Extracted information
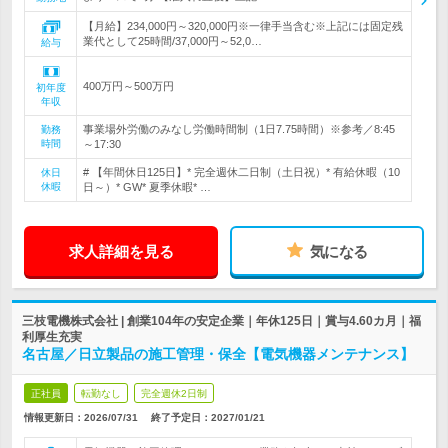
【月給】234,000円～320,000円※一律手当含む※上記には固定残
業代として25時間/37,000円～52,0…
給与
400万円～500万円
初年度
年収
事業場外労働のみなし労働時間制（1日7.75時間）※参考／8:45
勤務
時間
～17:30
# 【年間休日125日】* 完全週休二日制（土日祝）* 有給休暇（10
休日
休暇
日～）* GW* 夏季休暇* …
求人詳細を見る
気になる
三枝電機株式会社 | 創業104年の安定企業｜年休125日｜賞与4.60カ月｜福
利厚生充実
名古屋／日立製品の施工管理・保全【電気機器メンテナンス】
正社員
転勤なし
完全週休2日制
情報更新日：2026/07/31
終了予定日：
2027/01/21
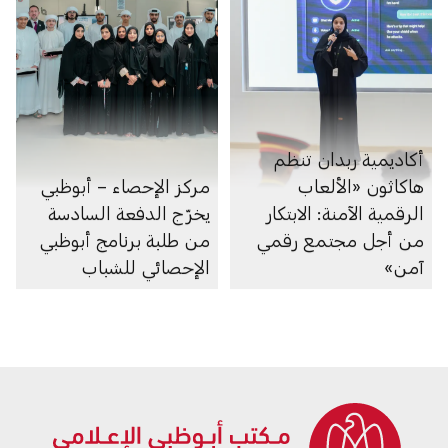
أكاديمية ربدان تنظم
هاكاثون «الألعاب
مركز الإحصاء – أبوظبي
الرقمية الآمنة: الابتكار
يخرّج الدفعة السادسة
من أجل مجتمع رقمي
من طلبة برنامج أبوظبي
آمن»
الإحصائي للشباب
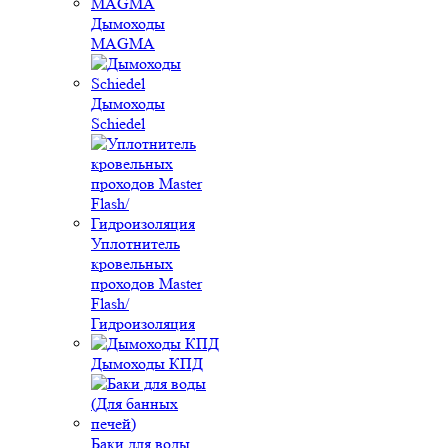
Дымоходы
MAGMA
Дымоходы
Schiedel
Уплотнитель
кровельных
проходов Master
Flash/
Гидроизоляция
Дымоходы КПД
Баки для воды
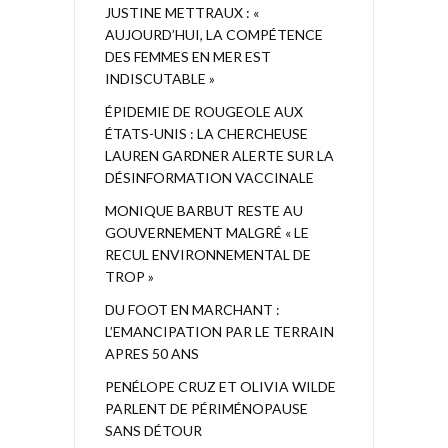
JUSTINE METTRAUX : «
AUJOURD’HUI, LA COMPÉTENCE
DES FEMMES EN MER EST
INDISCUTABLE »
ÉPIDEMIE DE ROUGEOLE AUX
ÉTATS-UNIS : LA CHERCHEUSE
LAUREN GARDNER ALERTE SUR LA
DÉSINFORMATION VACCINALE
MONIQUE BARBUT RESTE AU
GOUVERNEMENT MALGRÉ « LE
RECUL ENVIRONNEMENTAL DE
TROP »
DU FOOT EN MARCHANT :
L’EMANCIPATION PAR LE TERRAIN
APRES 50 ANS
PENÉLOPE CRUZ ET OLIVIA WILDE
PARLENT DE PÉRIMÉNOPAUSE
SANS DÉTOUR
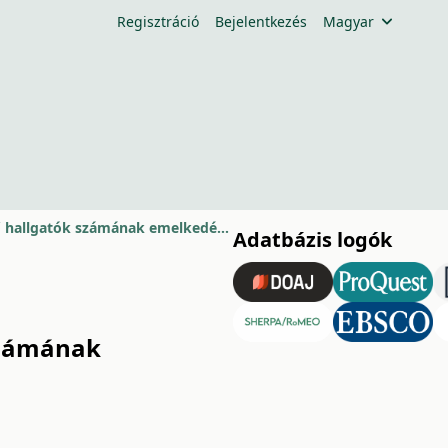
Regisztráció
Bejelentkezés
Magyar
A hadiárva és a hadirokkant apával rendelkező hallgatók számának emelkedése az egyetemeken az 1930-as években
Adatbázis logók
számának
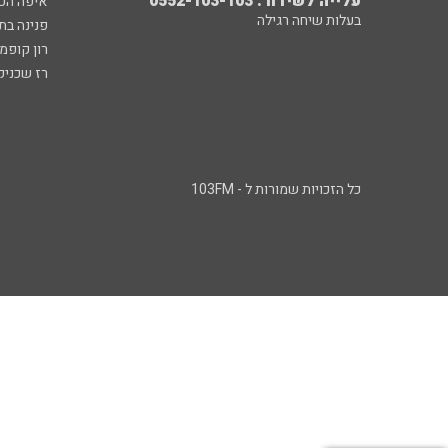
עלייה לשידור: 0552-103-103
איפה הכ
בעלות שיחה רגילה
פנינה בת
רון קופמ
רז שכניק
כל הזכויות שמורות ל - 103FM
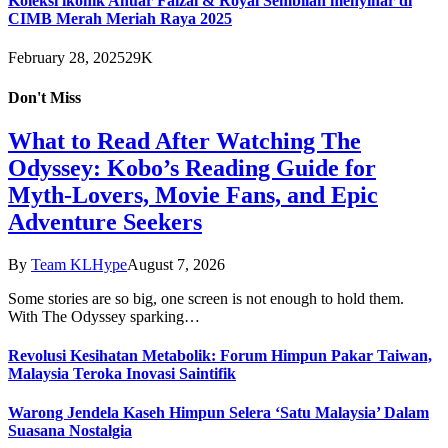
Koleksi ikonik Anuar Faizal & Royal Sembilan menyinar di
CIMB Merah Meriah Raya 2025
February 28, 2025
29K
Don't Miss
What to Read After Watching The
Odyssey: Kobo’s Reading Guide for
Myth-Lovers, Movie Fans, and Epic
Adventure Seekers
By
Team KLHype
August 7, 2026
Some stories are so big, one screen is not enough to hold them.
With The Odyssey sparking…
Revolusi Kesihatan Metabolik: Forum Himpun Pakar Taiwan,
Malaysia Teroka Inovasi Saintifik
Warong Jendela Kaseh Himpun Selera ‘Satu Malaysia’ Dalam
Suasana Nostalgia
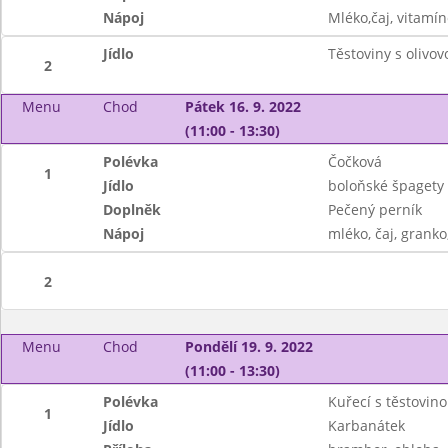
Nápoj
Mléko,čaj, vitamín
Jídlo
Těstoviny s olivo
2
Menu
Chod
Pátek 16. 9. 2022
(11:00 - 13:30)
Polévka
Čočková
1
Jídlo
boloňské špagety
Doplněk
Pečený perník
Nápoj
mléko, čaj, granko
2
Menu
Chod
Pondělí 19. 9. 2022
(11:00 - 13:30)
Polévka
Kuřecí s těstovin
1
Jídlo
Karbanátek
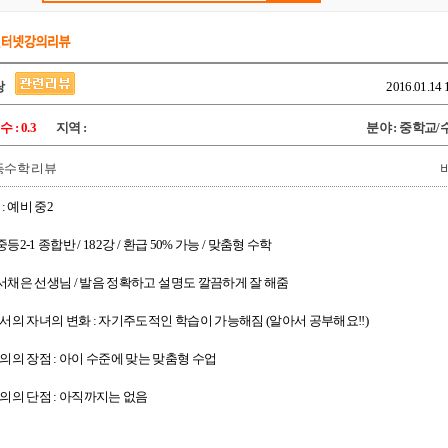
랑
2016.01.14 
: 0.3
지역 :
분야 : 중학교
등수학 리뷰
: 예비 중2
 중등2-1 종합반 / 182강 / 환급 50% 가능 / 맞춤형 수학
 : 서채은 선생님 / 발음 정확하고 설명도 깔끔하게 잘 해줌
나서의 자녀의 변화 : 자기주도적인 학습이 가능해짐 (알아서 공부해요!!)
강의의 장점 : 아이 수준에 맞는 맞춤형 수업
강의의 단점 : 아직까지는 없음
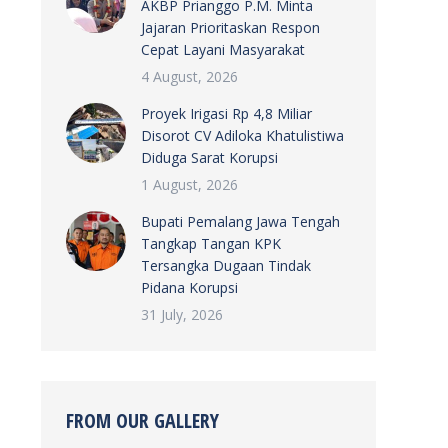
AKBP Prianggo P.M. Minta
Jajaran Prioritaskan Respon
Cepat Layani Masyarakat
4 August, 2026
Proyek Irigasi Rp 4,8 Miliar
Disorot CV Adiloka Khatulistiwa
Diduga Sarat Korupsi
1 August, 2026
Bupati Pemalang Jawa Tengah
Tangkap Tangan KPK
Tersangka Dugaan Tindak
Pidana Korupsi
31 July, 2026
FROM OUR GALLERY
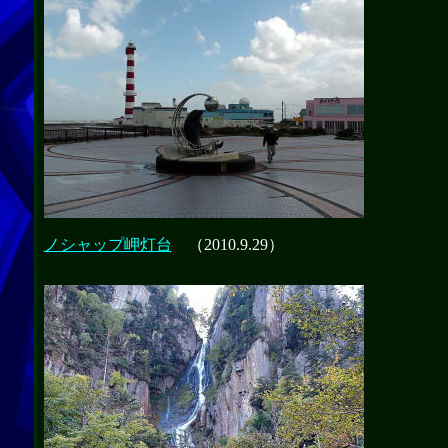
ノシャップ岬灯台
（2010.9.29）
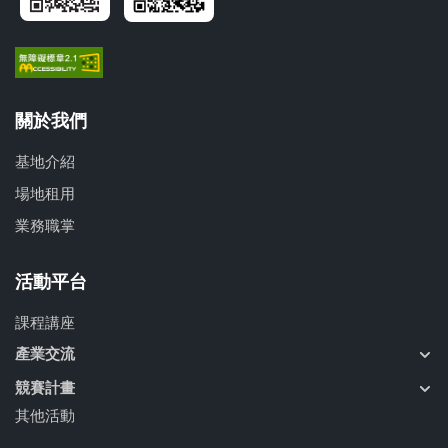
關於我們
基地介紹
場地租用
業務職掌
活動平台
課程講座
產業交流
競賽計畫
其他活動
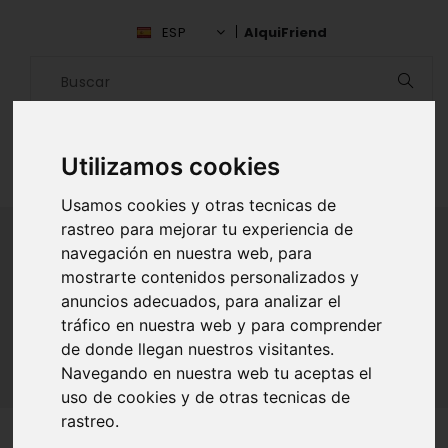
ESP
AlquiFriend
Utilizamos cookies
Usamos cookies y otras tecnicas de
rastreo para mejorar tu experiencia de
navegación en nuestra web, para
mostrarte contenidos personalizados y
ALQUILAR AMIGO
anuncios adecuados, para analizar el
tráfico en nuestra web y para comprender
Inicio
Amigos
Montevideo
Yaimari Rivero
de donde llegan nuestros visitantes.
Navegando en nuestra web tu aceptas el
uso de cookies y de otras tecnicas de
rastreo.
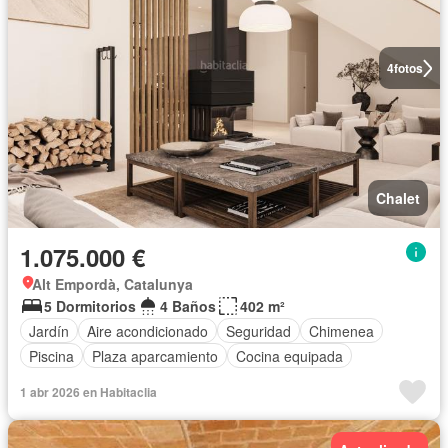
4
fotos
Chalet
1.075.000 €
Alt Empordà, Catalunya
5 Dormitorios
4 Baños
402 m²
Jardín
Aire acondicionado
Seguridad
Chimenea
Piscina
Plaza aparcamiento
Cocina equipada
1 abr 2026 en Habitaclia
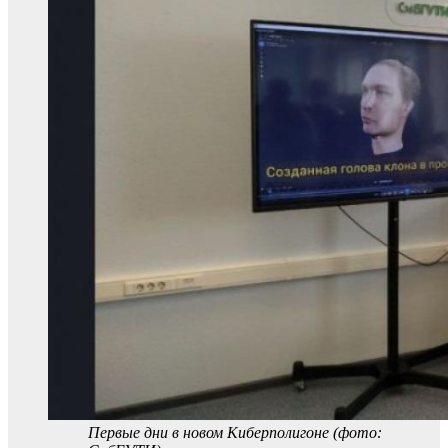
Первые дни в новом Киберполигоне (фото:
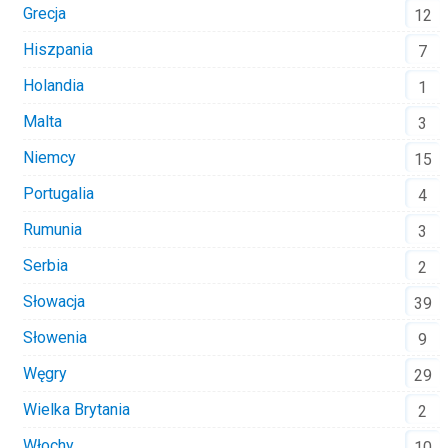
Grecja
12
Hiszpania
7
Holandia
1
Malta
3
Niemcy
15
Portugalia
4
Rumunia
3
Serbia
2
Słowacja
39
Słowenia
9
Węgry
29
Wielka Brytania
2
Włochy
10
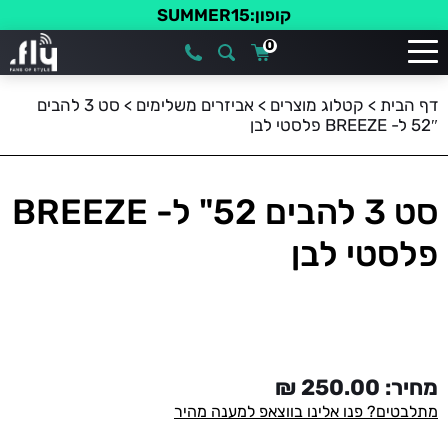
קופון:SUMMER15
0
דף הבית
>
קטלוג מוצרים
>
אביזרים משלימים
>
סט 3 להבים
52″ ל- BREEZE פלסטי לבן
סט 3 להבים 52" ל- BREEZE
פלסטי לבן
מחיר:
250.00
₪
מתלבטים? פנו אלינו בווצאפ למענה מהיר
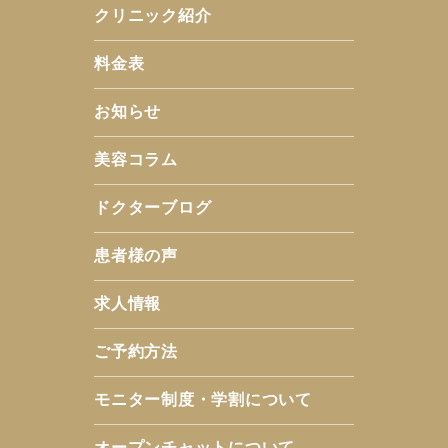
クリニック紹介
料金表
お知らせ
美容コラム
ドクターブログ
患者様の声
求人情報
ご予約方法
モニター制度・学割について
オープンチャットについて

Task description
Restate exactly the lines that start at the "מתלבטים? פנו אלינו בווצאפ למענה מהיר" line and end with the last line of the material above, leaving out the pictures.

Solution below
מתלבטים? פנו אלינו בווצאפ למענה מהיר
クリニック紹介
料金表
お知らせ
美容コラム
ドクターブログ
患者様の声
求人情報
ご予約方法
モニター制度・学割について
オープンチャットについて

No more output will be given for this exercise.